Malgré 65 % d’avis négatifs émis sur la consultation, le gouvernement français avait quand même décidé d’autoriser le carnage. Il s’était justifié en préférant suivre l’avis « d’instances qualifiées comme le CNCFS (Conseil National de la Chasse et de la Faune Sauvage) ».
« C’est à croire que nos gouvernants vivent sur une autre planète, celle de certains lobbies agricoles et de la chasse. Pour la consultation sur le piégeage des oiseaux, Emmanuel Macron a reçu trois fois le CNCFS, mais il a refusé de recevoir le collectif de 14 associations de protection de la nature qui comptent pourtant 2 millions d’adhérents ! » explique Yves Verilhac, Directeur Général de la LPO, pour La Relève et La Peste
Malgré cette débâcle démocratique, la LPO est convaincue qu’il reste important pour les citoyens de participer à ces consultations publiques lorsqu’elles ont lieu, comme les onze arrêtés en cours sur le piégeage de centaines de milliers d’oiseaux.
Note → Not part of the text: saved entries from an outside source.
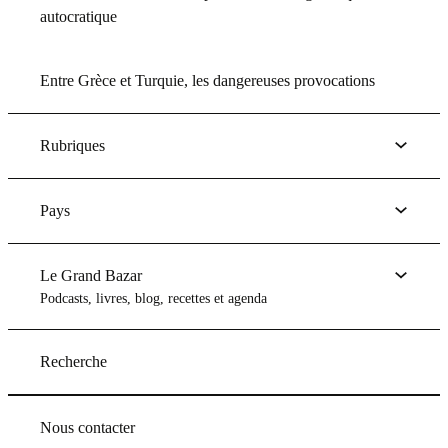
autocratique
Entre Grèce et Turquie, les dangereuses provocations
Rubriques
Pays
Le Grand Bazar
Podcasts, livres, blog, recettes et agenda
Recherche
Nous contacter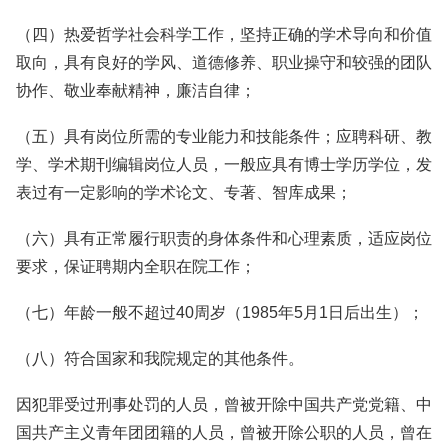
（四）热爱哲学社会科学工作，坚持正确的学术导向和价值
取向，具有良好的学风、道德修养、职业操守和较强的团队
协作、敬业奉献精神，廉洁自律；
（五）具有岗位所需的专业能力和技能条件；应聘科研、教
学、学术期刊编辑岗位人员，一般应具有博士学历学位，发
表过有一定影响的学术论文、专著、智库成果；
（六）具有正常履行职责的身体条件和心理素质，适应岗位
要求，保证聘期内全职在院工作；
（七）年龄一般不超过40周岁（1985年5月1日后出生）；
（八）符合国家和我院规定的其他条件。
因犯罪受过刑事处罚的人员，曾被开除中国共产党党籍、中
国共产主义青年团团籍的人员，曾被开除公职的人员，曾在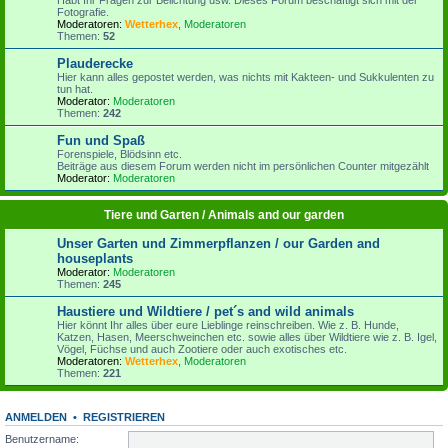
Fotografie.
Moderatoren:
Wetterhex
,
Moderatoren
Themen:
52
Plauderecke
Hier kann alles gepostet werden, was nichts mit Kakteen- und Sukkulenten zu
tun hat.
Moderator:
Moderatoren
Themen:
242
Fun und Spaß
Forenspiele, Blödsinn etc.
Beiträge aus diesem Forum werden nicht im persönlichen Counter mitgezählt
Moderator:
Moderatoren
Tiere und Garten / Animals and our garden
Unser Garten und Zimmerpflanzen / our Garden and
houseplants
Moderator:
Moderatoren
Themen:
245
Haustiere und Wildtiere / pet´s and wild animals
Hier könnt Ihr alles über eure Lieblinge reinschreiben. Wie z. B. Hunde,
Katzen, Hasen, Meerschweinchen etc. sowie alles über Wildtiere wie z. B. Igel,
Vögel, Füchse und auch Zootiere oder auch exotisches etc.
Moderatoren:
Wetterhex
,
Moderatoren
Themen:
221
ANMELDEN
•
REGISTRIEREN
Benutzername: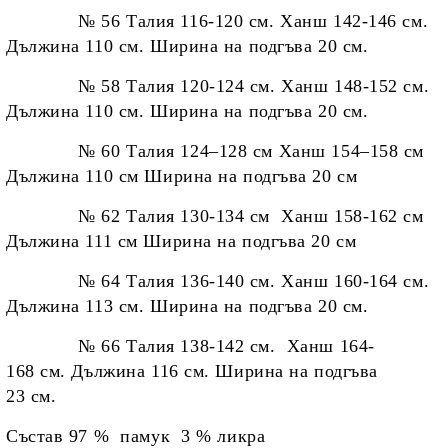
№ 56 Талия 116-120 см. Ханш 142-146 см.
Дължина 110 см. Ширина на подгъва 20 см.
№ 58 Талия 120-124 см. Ханш 148-152 см.
Дължина 110 см. Ширина на подгъва 20
см.
№ 60 Талия 124–128 см Ханш 154–158 см
Дължина 110 см Ширина на подгъва 20 см
№ 62 Талия 130-134 см Ханш 158-162 см
Дължина 111 см Ширина на подгъва 20 см
№ 64 Талия 136-140 см. Ханш 160-164 см.
Дължина 113 см. Ширина на подгъва 20 см.
№ 66 Талия 138-142 см. Ханш 164-
168 см. Дължина 116 см. Ширина на подгъва
23 см.
Състав 97 % памук 3 % ликра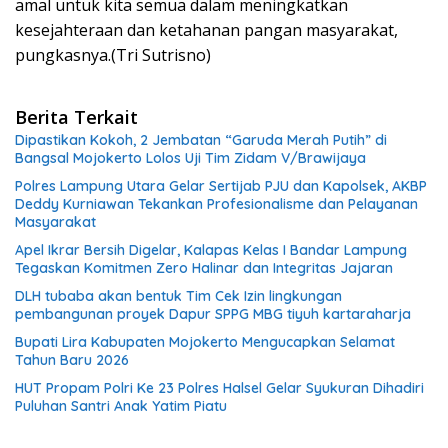
amal untuk kita semua dalam meningkatkan
kesejahteraan dan ketahanan pangan masyarakat,
pungkasnya.(Tri Sutrisno)
Berita Terkait
Dipastikan Kokoh, 2 Jembatan “Garuda Merah Putih” di
Bangsal Mojokerto Lolos Uji Tim Zidam V/Brawijaya
Polres Lampung Utara Gelar Sertijab PJU dan Kapolsek, AKBP
Deddy Kurniawan Tekankan Profesionalisme dan Pelayanan
Masyarakat
Apel Ikrar Bersih Digelar, Kalapas Kelas I Bandar Lampung
Tegaskan Komitmen Zero Halinar dan Integritas Jajaran
DLH tubaba akan bentuk Tim Cek Izin lingkungan
pembangunan proyek Dapur SPPG MBG tiyuh kartaraharja
Bupati Lira Kabupaten Mojokerto Mengucapkan Selamat
Tahun Baru 2026
HUT Propam Polri Ke 23 Polres Halsel Gelar Syukuran Dihadiri
Puluhan Santri Anak Yatim Piatu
Lorsque l’Etat prend une décision qui va à l’encontre de l’intérêt général et de l’avis majoritaire des citoyens, le rôle des lobbies est mis en lumière avec ces consultations.
« Imaginez que seuls les chasseurs répondent : l’Etat aurait beau jeu de signer ses arrêtés sans changement. La LPO a d’ailleurs saisi la Commission Nationale du Débat Public pour examiner la sincérité des consultations et va très prochainement rendre un rapport sur le sujet. Nul doute qu’il sera intéressant à lire… » prévient Yves Verilhac, Directeur Général de la LPO, pour La Relève et La Peste
Avec quatorze affaires contre neuf pays différents, l’UE semble enfin placer la protection de la nature en tête de ses priorités. L’Espagne est aussi poursuivie pour la Tourterelle des bois, l’Allemagne et la Slovénie pour destruction à grande échelle de prairies protégées, tandis que le Portugal, la Pologne et la Roumanie sont visés pour ne pas avoir désigné suffisamment de sites Natura 2000 pour la préservation de la biodiversité. Avec l’ouverture de ce contentieux, la France a maintenant deux mois pour répondre à la Commission Européenne. Sinon, elle sera traduite devant la Cour de Justice Européenne.